Task details — Please return the data word for word and leave out any picture it contains.

Records —
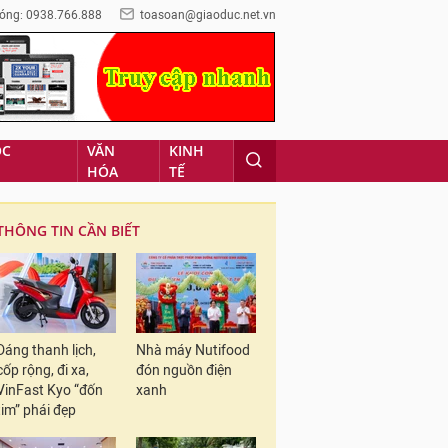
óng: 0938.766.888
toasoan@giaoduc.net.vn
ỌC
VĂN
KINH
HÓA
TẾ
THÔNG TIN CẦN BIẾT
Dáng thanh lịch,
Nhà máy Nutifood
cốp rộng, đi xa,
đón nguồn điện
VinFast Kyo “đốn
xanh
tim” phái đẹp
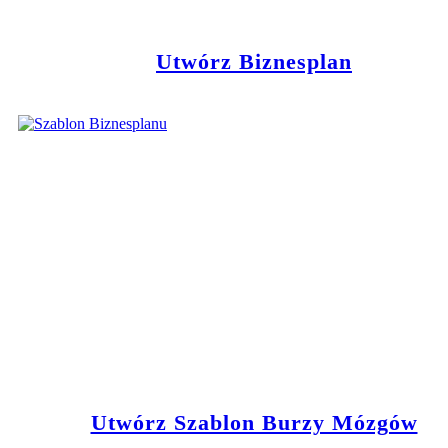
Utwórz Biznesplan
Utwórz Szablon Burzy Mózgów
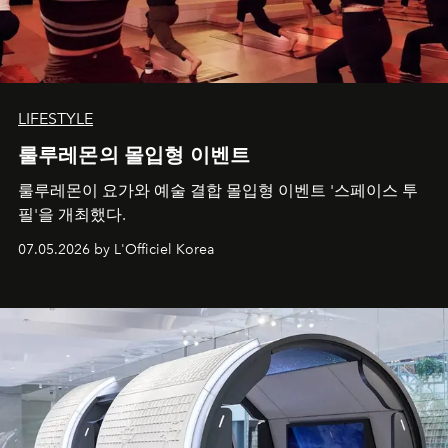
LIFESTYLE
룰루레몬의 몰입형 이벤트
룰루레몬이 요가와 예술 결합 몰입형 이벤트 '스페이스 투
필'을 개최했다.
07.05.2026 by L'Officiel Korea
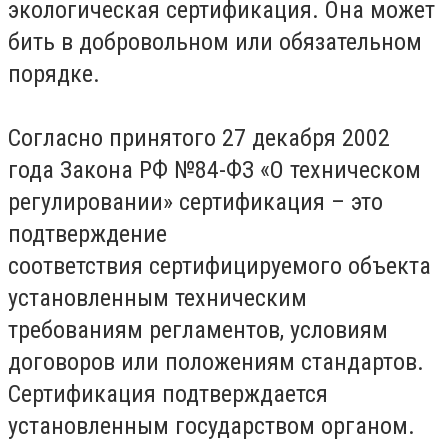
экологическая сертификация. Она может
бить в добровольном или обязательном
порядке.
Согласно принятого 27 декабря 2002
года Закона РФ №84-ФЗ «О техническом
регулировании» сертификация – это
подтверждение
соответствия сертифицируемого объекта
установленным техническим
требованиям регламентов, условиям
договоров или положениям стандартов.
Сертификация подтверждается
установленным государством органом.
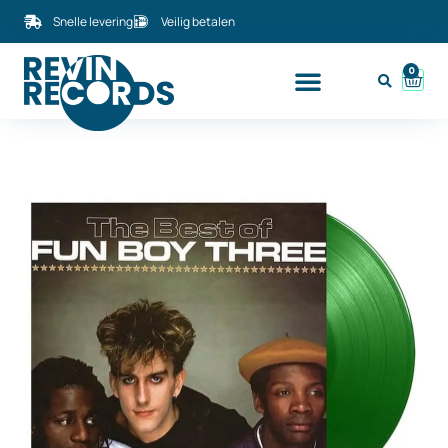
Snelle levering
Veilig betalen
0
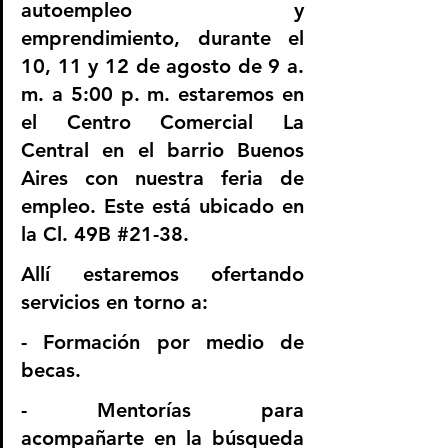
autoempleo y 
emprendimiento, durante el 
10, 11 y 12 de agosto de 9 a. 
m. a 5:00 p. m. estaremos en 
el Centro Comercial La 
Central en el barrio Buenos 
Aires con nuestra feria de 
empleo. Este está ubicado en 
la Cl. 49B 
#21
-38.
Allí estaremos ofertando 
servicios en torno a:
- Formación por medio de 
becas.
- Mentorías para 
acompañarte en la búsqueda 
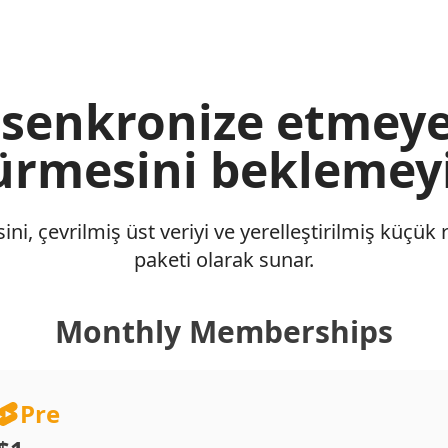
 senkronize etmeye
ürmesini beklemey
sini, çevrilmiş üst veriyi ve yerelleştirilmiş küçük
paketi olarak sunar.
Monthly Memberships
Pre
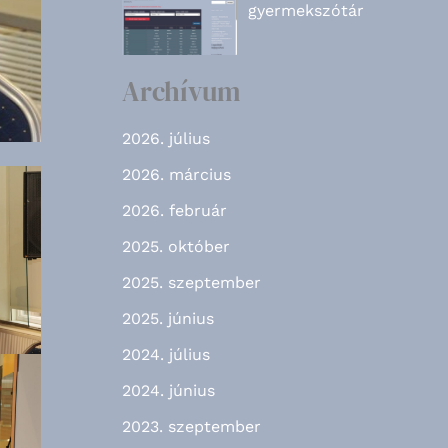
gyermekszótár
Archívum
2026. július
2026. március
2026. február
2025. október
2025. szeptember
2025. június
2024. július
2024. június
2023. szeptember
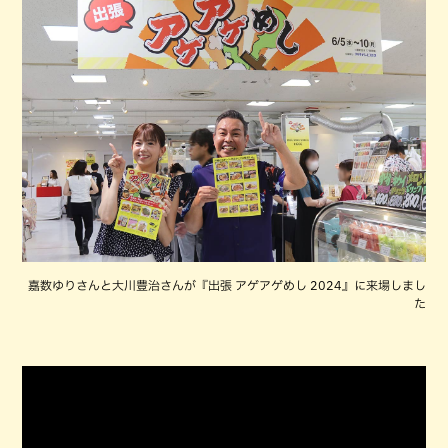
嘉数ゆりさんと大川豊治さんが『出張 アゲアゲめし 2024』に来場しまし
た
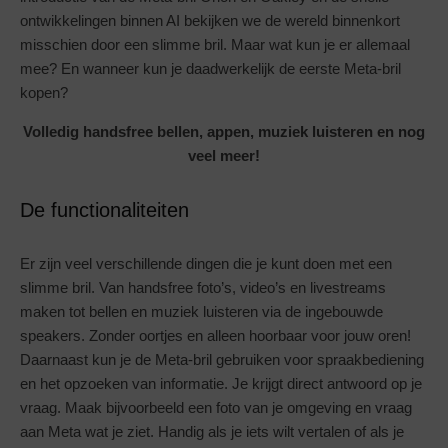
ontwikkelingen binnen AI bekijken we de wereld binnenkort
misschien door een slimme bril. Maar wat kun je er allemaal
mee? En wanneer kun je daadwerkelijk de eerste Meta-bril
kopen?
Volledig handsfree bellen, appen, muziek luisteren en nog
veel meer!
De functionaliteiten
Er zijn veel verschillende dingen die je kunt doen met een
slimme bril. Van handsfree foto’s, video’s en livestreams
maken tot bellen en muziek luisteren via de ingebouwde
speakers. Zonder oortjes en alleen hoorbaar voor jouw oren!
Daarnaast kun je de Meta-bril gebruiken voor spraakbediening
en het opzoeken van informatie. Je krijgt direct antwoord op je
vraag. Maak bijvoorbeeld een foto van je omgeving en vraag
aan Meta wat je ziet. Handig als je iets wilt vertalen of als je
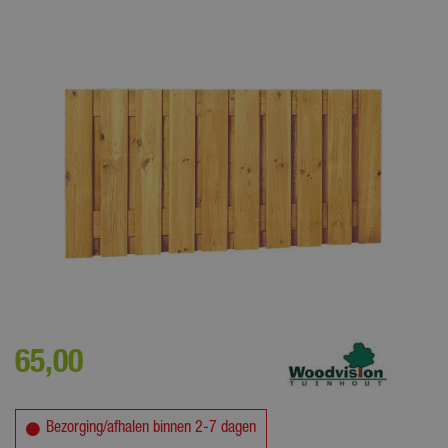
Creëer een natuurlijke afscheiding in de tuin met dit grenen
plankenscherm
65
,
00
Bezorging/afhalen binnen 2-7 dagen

Output for this exercise —
óng: 0938.766.888
toasoan@giaoduc.net.vn
ỌC
VĂN
KINH
HÓA
TẾ
THÔNG TIN CẦN BIẾT
Dáng thanh lịch,
Nhà máy Nutifood
cốp rộng, đi xa,
đón nguồn điện
VinFast Kyo “đốn
xanh
tim” phái đẹp
Utwórz Biznesplan
Utwórz Szablon Burzy Mózgów
LIFESTYLE
룰루레몬의 몰입형 이벤트
룰루레몬이 요가와 예술 결합 몰입형 이벤트 '스페이스 투
필'을 개최했다.
07.05.2026 by L'Officiel Korea
экологическая сертификация. Она может
бить в добровольном или обязательном
порядке.
Согласно принятого 27 декабря 2002
года Закона РФ №84-ФЗ «О техническом
регулировании» сертификация – это
подтверждение
соответствия сертифицируемого объекта
установленным техническим
требованиям регламентов, условиям
договоров или положениям стандартов.
Сертификация подтверждается
установленным государством органом.
Snelle levering
Veilig betalen
0
autoempleo y 
emprendimiento, durante el 
10, 11 y 12 de agosto de 9 a. 
m. a 5:00 p. m. estaremos en 
el Centro Comercial La 
Central en el barrio Buenos 
Aires con nuestra feria de 
empleo. Este está ubicado en 
la Cl. 49B 
#21
-38.
Allí estaremos ofertando 
servicios en torno a:
- Formación por medio de 
becas.
- Mentorías para 
acompañarte en la búsqueda 
 senkronize etmeye
ürmesini beklemey
sini, çevrilmiş üst veriyi ve yerelleştirilmiş küçük
paketi olarak sunar.
Monthly Memberships
Pre
gyermekszótár
Archívum
2026. július
2026. március
2026. február
2025. október
2025. szeptember
2025. június
2024. július
2024. június
2023. szeptember
嘉数ゆりさんと大川豊治さんが『出張 アゲアゲめし 2024』に来場しまし
た
ontwikkelingen binnen AI bekijken we de wereld binnenkort
misschien door een slimme bril. Maar wat kun je er allemaal
mee? En wanneer kun je daadwerkelijk de eerste Meta-bril
kopen?
Volledig handsfree bellen, appen, muziek luisteren en nog
veel meer!
De functionaliteiten
Er zijn veel verschillende dingen die je kunt doen met een
slimme bril. Van handsfree foto’s, video’s en livestreams
maken tot bellen en muziek luisteren via de ingebouwde
speakers. Zonder oortjes en alleen hoorbaar voor jouw oren!
Daarnaast kun je de Meta-bril gebruiken voor spraakbediening
en het opzoeken van informatie. Je krijgt direct antwoord op je
vraag. Maak bijvoorbeeld een foto van je omgeving en vraag
aan Meta wat je ziet. Handig als je iets wilt vertalen of als je
Creëer een natuurlijke afscheiding in de tuin met dit grenen
plankenscherm
65
,
00
Bezorging/afhalen binnen 2-7 dagen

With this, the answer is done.